Jeanne Ives is a State Representative from Wheaton and a West Point graduate. She is considered the strongest opponent of Rauner and she went on the attack during her remarks.
She started by telling the story of a family preparing to move out of Illinois because they could not afford the high taxes.
“That’s the story that is happening time and time again. It’s kinda shameful. It’s a shameful thing to waste all the potential for Illinois all because craven politicians have not stood up to the ruling political class,” Ives said.
She regrets that fact even more because she helped elect Bruce Rauner in 2014.
“I believed him when he said he was going to be the conservative reform governor and take on the political ruling class. But very quickly, I became disappointed. Unfortunately, instead of fighting for us and standing up for us he capitulated to Mike Madigan.”
Then Ives asked the audience what should be done on March 20.
“So knowing Bruce Rauner betrayed our values and under him things will not change, what are you going to do about it?” Ives asked the audience of Republican supporters and elected officials. “He lied to us about everything.”
She noted how Rauner has distorted her record in the General Assembly. She recalled how she spoke against the 32 percent income tax increase.
“He doesn’t want to debate; he just wants to bash me,” Ives said.
She recalled how Illinois lawmaker Henry Hyde fought to ensure taxpayer money would never pay for abortions after the Roe v Wade decision legalizing abortion in 1973. That prohibition against public funds for abortion stood as the standard on the Republican agenda in Illinois. Hyde is gone now, but Ives thanked the late statesman for his dedication against abortion.
“God bless Henry Hyde. God bless him. How awful now that we have a Republican governor, who is the first governor in the United States to ever put in, via legislation, taxpayer funding of abortion. And he does that in a state that is bankrupt, $250 billion in debt and still about $10 billion in unpaid bills. These are his priorities.”
Ives said this action will provide opportunities for Planned Parenthood to open new clinics in Illinois. This will allow for out-of-state women to have abortions performed through state money in Illinois. She said Mike Madigan, with Democratic control of the legislature for a decade, didn’t do that.
She said Rauner is unelectable in 2018 because too many people and factions don’t trust him. She believes she is building coalitions to win in the primary and the general election.
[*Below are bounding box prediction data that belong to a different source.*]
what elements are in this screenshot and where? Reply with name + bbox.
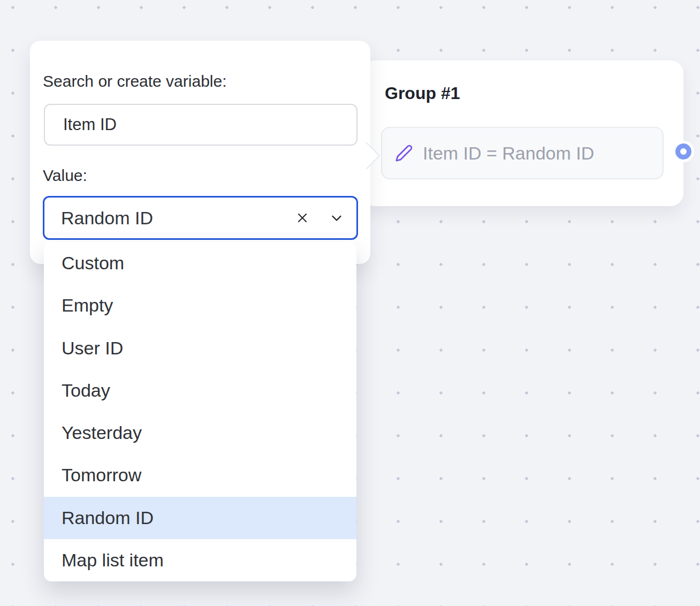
dropdown-item[interactable]: Random ID bbox=[44, 497, 356, 539]
dropdown-item-label: Custom bbox=[62, 253, 124, 274]
chevron-down-icon[interactable] bbox=[329, 210, 345, 226]
dropdown-item[interactable]: User ID bbox=[44, 327, 356, 369]
dropdown-item-label: Map list item bbox=[62, 550, 164, 571]
flow-canvas: Group #1 Item ID = Random ID Search or c… bbox=[0, 0, 700, 606]
group-title: Group #1 bbox=[385, 84, 460, 103]
dropdown-item-label: User ID bbox=[62, 338, 123, 359]
value-label: Value: bbox=[43, 166, 87, 185]
group-card: Group #1 Item ID = Random ID bbox=[362, 60, 683, 206]
dropdown-item[interactable]: Tomorrow bbox=[44, 454, 356, 496]
condition-row[interactable]: Item ID = Random ID bbox=[381, 127, 664, 179]
dropdown-item-label: Yesterday bbox=[62, 422, 142, 443]
pencil-icon[interactable] bbox=[395, 144, 413, 162]
dropdown-item-label: Today bbox=[62, 380, 110, 401]
condition-label: Item ID = Random ID bbox=[423, 143, 594, 164]
dropdown-item-label: Random ID bbox=[62, 507, 154, 528]
dropdown-item-label: Empty bbox=[62, 295, 113, 316]
variable-search-input[interactable] bbox=[44, 104, 357, 146]
output-connector-handle[interactable] bbox=[675, 143, 691, 160]
clear-icon[interactable] bbox=[295, 210, 310, 225]
dropdown-item[interactable]: Today bbox=[44, 369, 356, 412]
value-dropdown: Custom Empty User ID Today Yesterday Tom… bbox=[44, 242, 356, 581]
search-variable-label: Search or create variable: bbox=[43, 72, 227, 91]
dropdown-item[interactable]: Custom bbox=[44, 242, 356, 284]
dropdown-item[interactable]: Yesterday bbox=[44, 412, 356, 454]
value-select[interactable]: Random ID bbox=[43, 196, 358, 240]
variable-popup: Search or create variable: Value: Random… bbox=[30, 41, 370, 264]
dropdown-item-label: Tomorrow bbox=[62, 465, 141, 486]
value-select-current: Random ID bbox=[61, 208, 153, 229]
dropdown-item[interactable]: Map list item bbox=[44, 539, 356, 581]
dropdown-item[interactable]: Empty bbox=[44, 284, 356, 327]
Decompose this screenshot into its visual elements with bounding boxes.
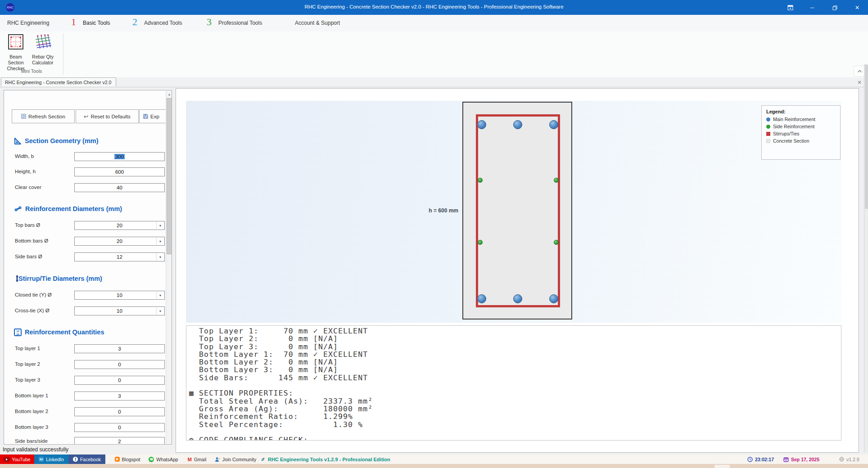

She believes those coalitions can help her change the political landscape across Illinois, especially in Springfield.
“If you don’t have a leader who can take on the fight, then you don’t have a leader at all,” Ives said. “I’m not going to let someone like this guy pretend that he’s a Republican. This is our party. This is your choice. I’m giving you a choice. We can take back the state, but we can’t do it while someone is lying to us.”